-- WORK ITEM --
Make an exact copy of the lines from the one containing "DETAIL PROD" through the end of the records below, and leave out every picture.

-- SUPPLIED RECORDS --
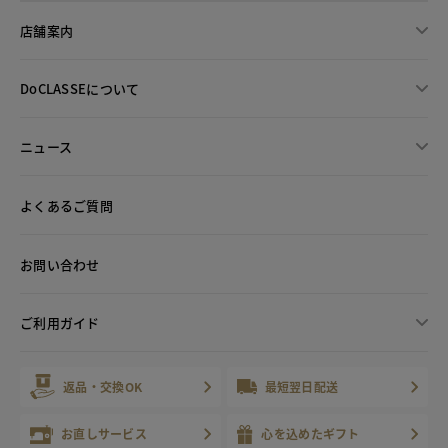
店舗案内
DoCLASSEについて
ニュース
よくあるご質問
お問い合わせ
ご利用ガイド
返品・交換OK
最短翌日配送
お直しサービス
心を込めたギフト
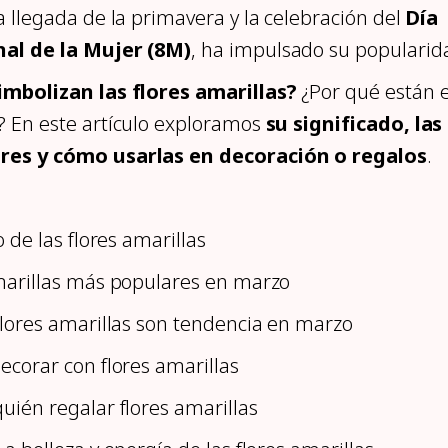
a llegada de la primavera y la celebración del
Día
al de la Mujer (8M)
, ha impulsado su popularid
imbolizan las flores amarillas?
¿Por qué están 
? En este artículo exploramos
su significado, las
res y cómo usarlas en decoración o regalos
.
o de las flores amarillas
amarillas más populares en marzo
flores amarillas son tendencia en marzo
ecorar con flores amarillas
uién regalar flores amarillas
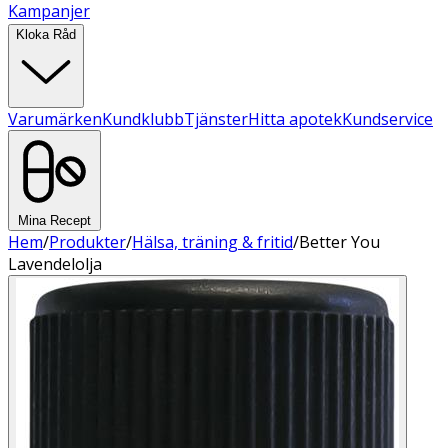
Kampanjer
Kloka Råd
Varumärken
Kundklubb
Tjänster
Hitta apotek
Kundservice
Mina Recept
Hem
/
Produkter
/
Hälsa, träning & fritid
/
Better You
Lavendelolja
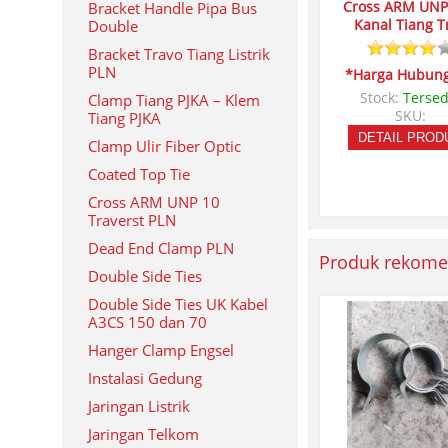
Cross ARM UNP 
Bracket Handle Pipa Bus
Kanal Tiang T
Double
Bracket Travo Tiang Listrik
PLN
*Harga Hubung
Stock:
Tersed
Clamp Tiang PJKA – Klem
SKU:
Tiang PJKA
DETAIL PROD
Clamp Ulir Fiber Optic
Coated Top Tie
Cross ARM UNP 10
Traverst PLN
Dead End Clamp PLN
Produk rekome
Double Side Ties
Double Side Ties UK Kabel
A3CS 150 dan 70
Hanger Clamp Engsel
Instalasi Gedung
Jaringan Listrik
Jaringan Telkom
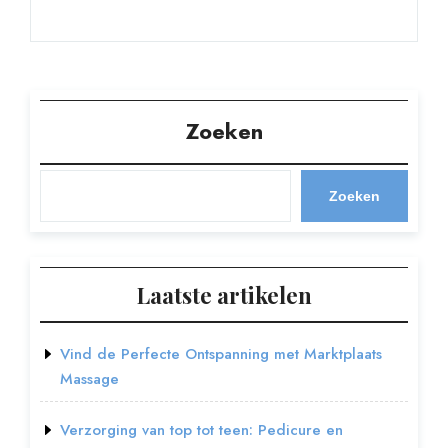
Zoeken
Zoeken
Laatste artikelen
Vind de Perfecte Ontspanning met Marktplaats
Massage
Verzorging van top tot teen: Pedicure en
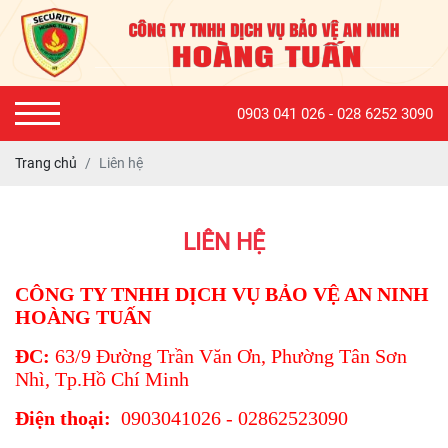
0903 041 026 - 028 6252 3090
Trang chủ
Liên hệ
LIÊN HỆ
CÔNG TY TNHH DỊCH VỤ BẢO VỆ AN NINH
HOÀNG TUẤN
ĐC:
63/9 Đường Trần Văn Ơn, Phường Tân Sơn
Nhì, Tp.Hồ Chí Minh
Điện thoại:
0903041026 - 02862523090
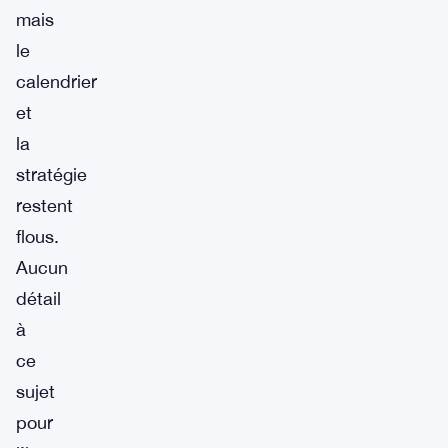
mais
le
calendrier
et
la
stratégie
restent
flous.
Aucun
détail
à
ce
sujet
pour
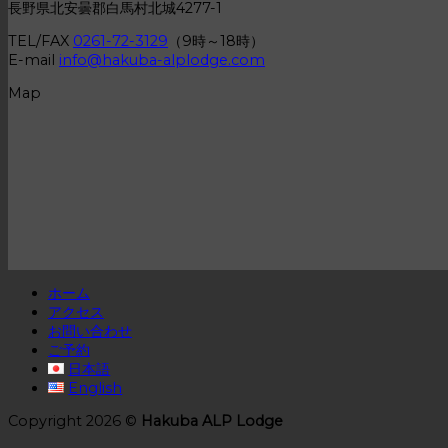
長野県北安曇郡白馬村北城4277-1
TEL/FAX
0261-72-3129
（9時～18時）
E-mail
info@hakuba-alplodge.com
Map
ホーム
アクセス
お問い合わせ
ご予約
日本語
English
Copyright 2026 ©
Hakuba ALP Lodge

-- THE ANSWER --
DETAIL PROD
Clamp Ulir Fiber Optic
Coated Top Tie
Cross ARM UNP 10
Traverst PLN
Dead End Clamp PLN
Produk rekome
Double Side Ties
Double Side Ties UK Kabel
A3CS 150 dan 70
Hanger Clamp Engsel
Instalasi Gedung
Jaringan Listrik
Jaringan Telkom
Zoeken
Zoeken
Laatste artikelen
Vind de Perfecte Ontspanning met Marktplaats
Massage
Verzorging van top tot teen: Pedicure en
0903 041 026 - 028 6252 3090
Trang chủ
Liên hệ
LIÊN HỆ
CÔNG TY TNHH DỊCH VỤ BẢO VỆ AN NINH
HOÀNG TUẤN
ĐC:
63/9 Đường Trần Văn Ơn, Phường Tân Sơn
Nhì, Tp.Hồ Chí Minh
Điện thoại:
0903041026 - 02862523090
mais
le
calendrier
et
la
stratégie
restent
flous.
Aucun
détail
à
ce
sujet
pour
長野県北安曇郡白馬村北城4277-1
TEL/FAX
0261-72-3129
（9時～18時）
E-mail
info@hakuba-alplodge.com
Map
ホーム
アクセス
お問い合わせ
ご予約
日本語
English
Copyright 2026 ©
Hakuba ALP Lodge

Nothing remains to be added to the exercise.